"Goldman-style Capitalism: Separating Fools from Their Money"
by Bill Bonner
"Cut expenses. Go broke. Be happy. Everybody is convinced the market is going up. So what does the market do? It goes down – 72 points yesterday. What do you call it when the market goes down 72 points? A beginning! Well, we don’t know if it’s really the beginning of the end or not. We’ve seen more beginnings than we can count. Still, no sign of the end. But there must be an end out there somewhere. Always is.
And look at what is happening in the gold market. While everyone has been watching health care…and stocks…and bonds, gold has been moving up. It rose another $17 yesterday to bring the price up to $1,151. Why is gold moving up? Because it anticipates higher inflation? Because it is afraid of government defaults? Most likely, it has no more idea than we do. It doesn’t know what’s going to happen…but with the feds borrowing more than 10% of GDP each year, it ain’t going to be pretty.

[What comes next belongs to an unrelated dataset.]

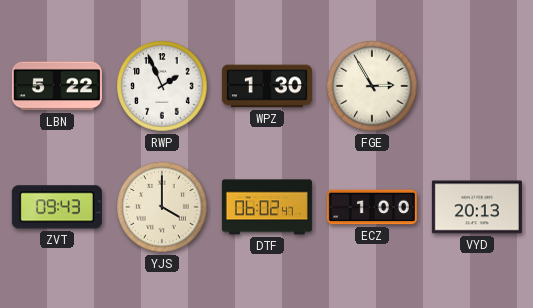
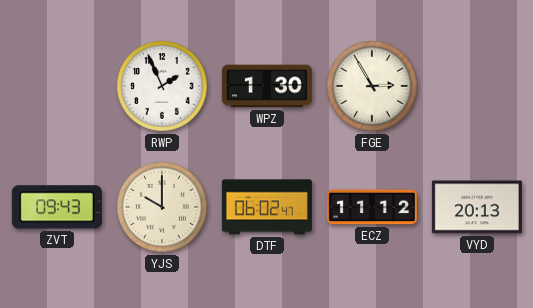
LBN: 5:22 -> none
YJS: 4:00 -> 10:00
ECZ: 1:00 -> 11:12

The S&P is now trading at a P/E over 23, according to the most recent Barron’s report. Dave Rosenberg: “No matter how we slice it, whether on a Shiller P/E, Tobin Q or historical profit basis, the US market is anywhere between 20% and 30% overvalued.” Emerging markets are soaring. Oil is over $85. And the temperature here in Baltimore is 83 degrees. The heat is on. Something’s gonna blow.
But Goldman Sachs is as cool as a cucumber. Goldman released its annual report earlier this week. The firm said it hadn’t done anything wrong. It hadn’t bet against its own clients. Nor had it expected any help from the government. Here at The Daily Reckoning, we’ve always taken Goldman’s side. We’ve always had a weak spot for cripples, lamebrains and predatory lenders. Besides, Goldman stole the money fair and square. Critics charge that Goldman ‘perverted’ capitalism. But they just don’t understand how kinky capitalism can be on its own.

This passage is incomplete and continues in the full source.